- Jazmurian Rural District Location within Iran
- Coordinates: 27°46′20″N 58°48′22″E﻿ / ﻿27.77222°N 58.80611°E
- Country: Iran
- Province: Kerman
- County: Jazmurian
- District: Central
- Capital: Miyandaran

Population (2016)
- • Total: 31,642
- Time zone: UTC+3:30 (IRST)

= Jazmurian Rural District =

Rural district in Kerman province, Iran

Jazmurian Rural District (دهستان جازموريان) is in the Central District (Note: Formerly Jazmurian District of Rudbar-e Jonubi County) of Jazmurian County, Kerman province, Iran. Its capital is the village of Miyandaran. The previous capital of the rural district was the village of Zeh-e Kalut, now a city.

==Demographics==
===Population===
At the time of the 2006 National Census, the rural district's population (as a part of Jazmurian District (Note: Renamed the Central District of Jazmurian County) in Rudbar-e Jonubi County) was 32,020 in 6,335 households.

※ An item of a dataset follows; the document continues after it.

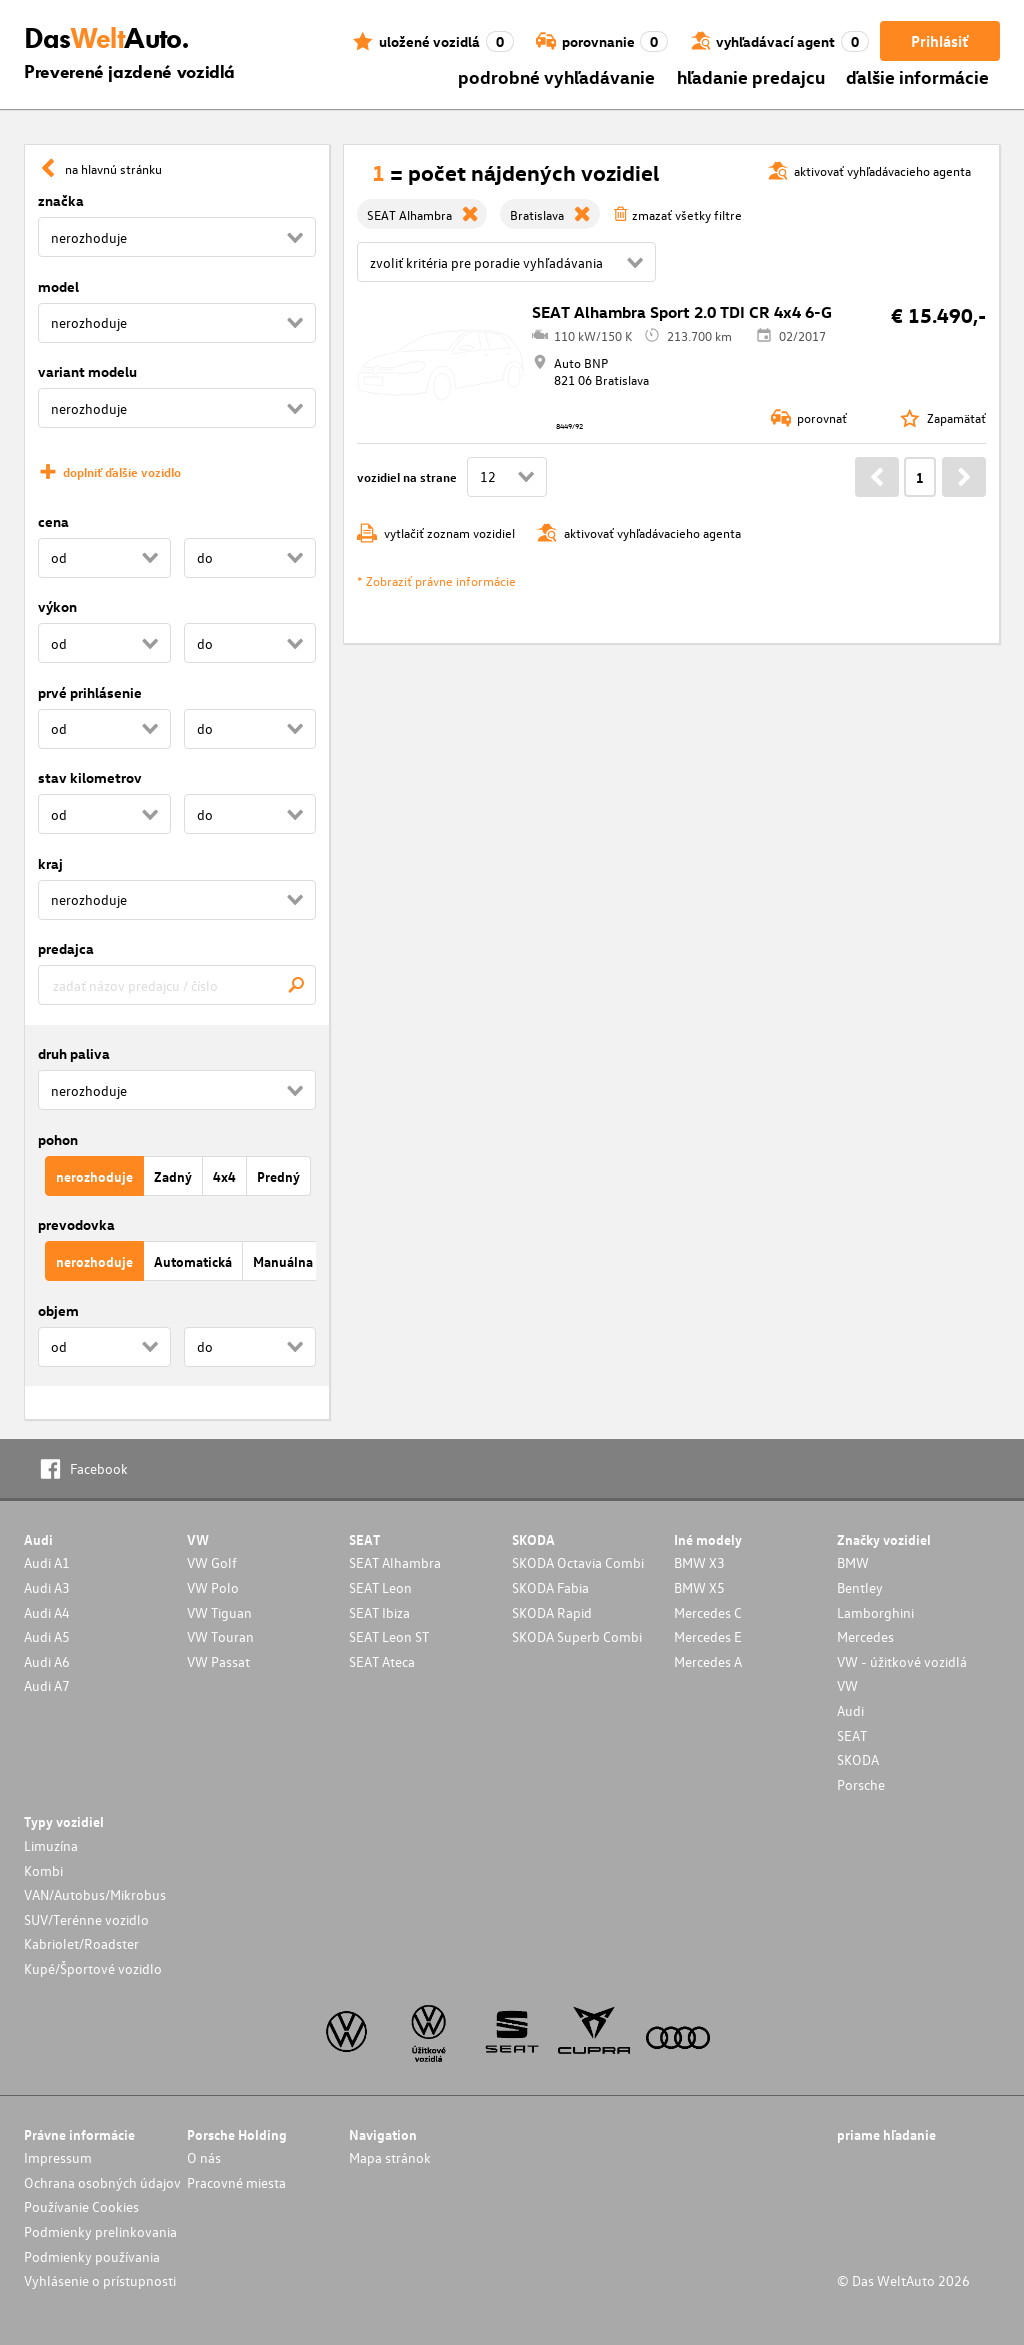 This screenshot has height=2345, width=1024. What do you see at coordinates (852, 1735) in the screenshot?
I see `SEAT` at bounding box center [852, 1735]. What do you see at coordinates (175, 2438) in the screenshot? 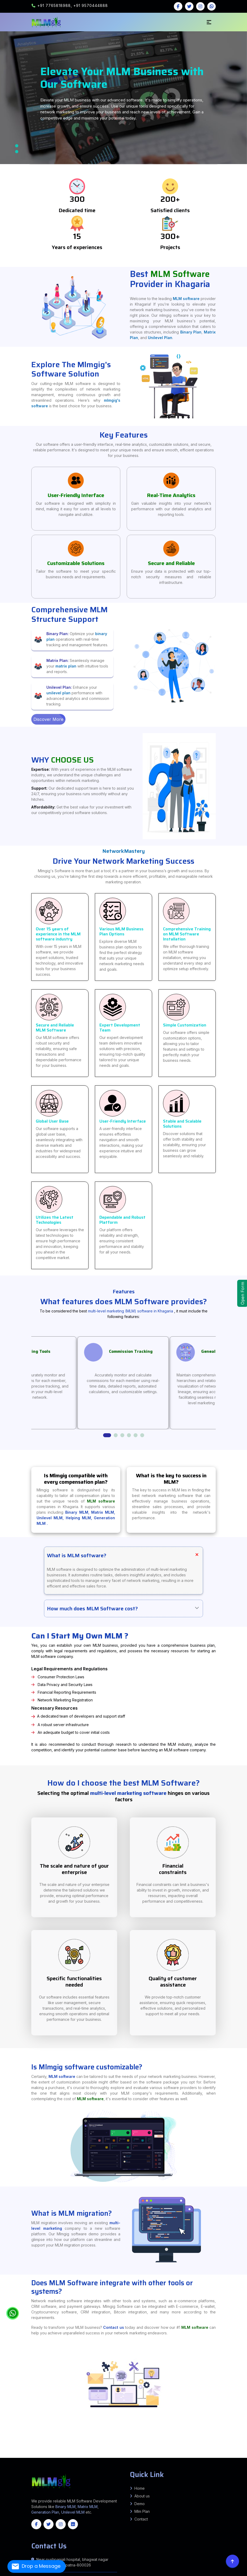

There were 36,625 inhabitants in 8,333 households at the following census of 2011. The 2016 census measured the population of the rural district as 31,642 in 7,804 households. The most populous of its 204 villages was Kalatang, with 2,304 people.

In 2023, the district was separated from the county in the establishment of Jazmurian County and renamed the Central District.